On the reporting parts i.e. banks and the reporting entities, I would advise the AML/CFT compliance officers to have a complete understanding of the AML/CFT regulations and guidelines issued by the FIU including their internal AML/CFT policies and procedures which would facilitate them to submit quality  STRs to FIUs. Quality STRs in terms of completeness, clarity and accuracy which would facilitate quality analysis at the FIU level for further investigation. Besides, legal provisions should  facilitate banks and reporting entities on confidentiality and privacy provisions, in terms of having access to data, in terms of sharing the data, in terms of not having to require consent from the client to share their data with LEAs including adequate legal immunity to the reporting entities and their staff.

At the receiving end, the Financial Intelligence Unit has to put in place the following to get quality STRs:-

  1. Issue comprehensive guidelines on STRs;
  2. Provide adequate and continuous training to reporting entities;
  3. Encourage banks to use “risk based approach” to assess, identify and understand its AML/CFT risks;
  4. FIU should develop an internal classification of predicate offense and STR indicators to facilitate fast tracking of high risk STRs. They should apply quality control checks using different techniques to determine the quality of STRs and put in place reasonable penalty and sanctions for non-compliance.
  5. Require the banks to put in robust AML solution to facilitate regulatory reporting and compliance requirements.

Lastly from my experience, I would say when AML/CFT bill is being drafted, finalized and enacted, one has to ensure relevant stakeholders are included from the inception to the final phase of enactment to avoid teething problems in the implementation phase.

What are some of the challenges that you see in the near to mid-term for Asian banks and the imperatives for the FIU of the Asian countries?

As we all know the global financial system is undergoing rapid changes brought about by technological disruptions  which are manifested in products, channels, and partnership in a way never seen before. We need to understand that these changes are inevitable. Therefore, the only way out for the FIUs or the banks is to be prepared to respond to these challenges in a proactive manner.
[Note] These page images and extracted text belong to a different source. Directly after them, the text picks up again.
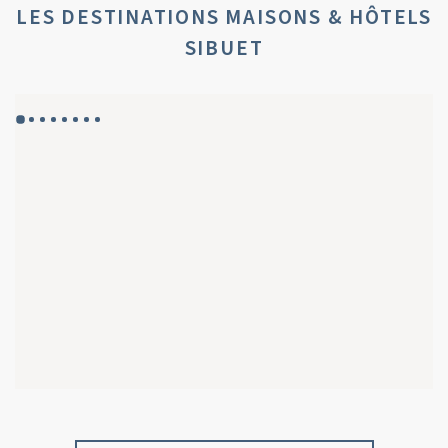
LES DESTINATIONS MAISONS & HÔTELS
SIBUET
GYP SEA HOTEL
GYP SEA BEACH HOUSES
SAINT BARTH - FRENCH WEST INDIES
SAINT BARTH - FRENCH WEST INDIES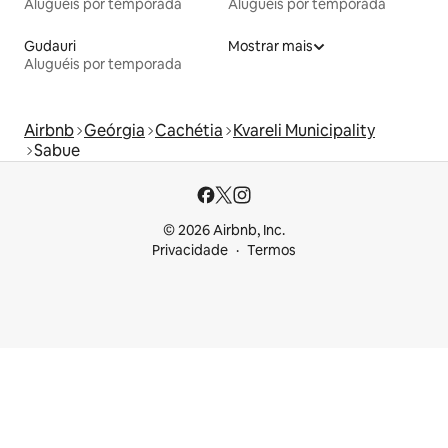
Aluguéis por temporada
Aluguéis por temporada
Gudauri
Mostrar mais
Aluguéis por temporada
Airbnb
Geórgia
Cachétia
Kvareli Municipality
Sabue
© 2026 Airbnb, Inc.
Privacidade
Termos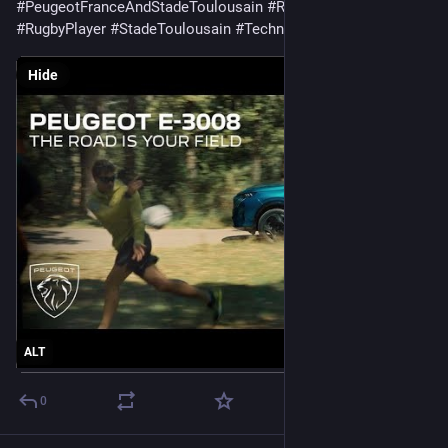
#
PeugeotFranceAndStadeToulousain
#
Road
#
Rugby
#
RugbyPlayer
#
StadeToulousain
#
Technology
Hide
ALT
0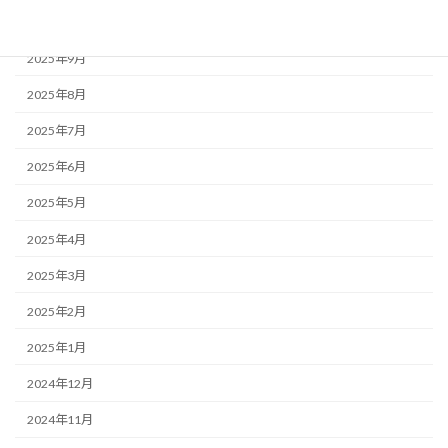
2025年10月
2025年9月
2025年8月
2025年7月
2025年6月
2025年5月
2025年4月
2025年3月
2025年2月
2025年1月
2024年12月
2024年11月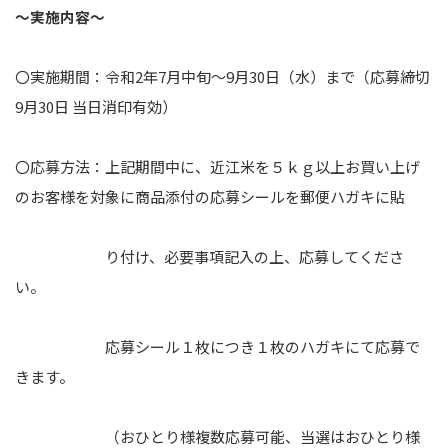
～実施内容～
〇実施期間：令和2年7月中旬～9月30日（水）まで（応募締切
9月30日 当日消印有効）
〇応募方法：上記期間中に、近江米を５ｋｇ以上お買い上げ
のお客様を対象に商品添付の応募シールを郵便ハガキに貼
り付け、必要事項記入の上、応募してくださ
い。
応募シール１枚につき１枚のハガキにて応募で
きます。
（おひとり様複数応募可能、当選はおひとり様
Some of the challenges I foresee are:-

1. FIUs

The AML/CFT laws should have the required provisions to address potential money laundering and terrorist financing risks brought about by destructive technologies as well as crypto currencies;

The strong AML/CFT legal and regulatory framework should be supported by a strong leadership at the FIU;

Encourage innovation through regulatory ‘sandbox’ in view of the complex and fast changing financial services landscape;

The ability and willingness of FIUs to use RegTech and SupTech to increase supervisory effeciency and effectiveness; and

Develop or implement a robust solution like “goAML” to improve its functionalities.

2. Banks

Continuous regulatory reforms  translates to high compliance costs for banks.

The lack of right mindset, ownership and accountability of bank’s senior management which could translates to low understanding and weak ethical culture amongst the employees the bank further translating down to weak compliance and risk management procedures.

Short supply of AML/CFT compliance staff given the hybrid requirement of skill, knowledge and experience required of them.

Lastly, with disruptive banking models that churn out complex financial services, products and channels which brings along both risks and opportunities, the primary challenge for the regulators and the banks is their ability to minimize the risks and maximize the opportunities to foster financial sector development.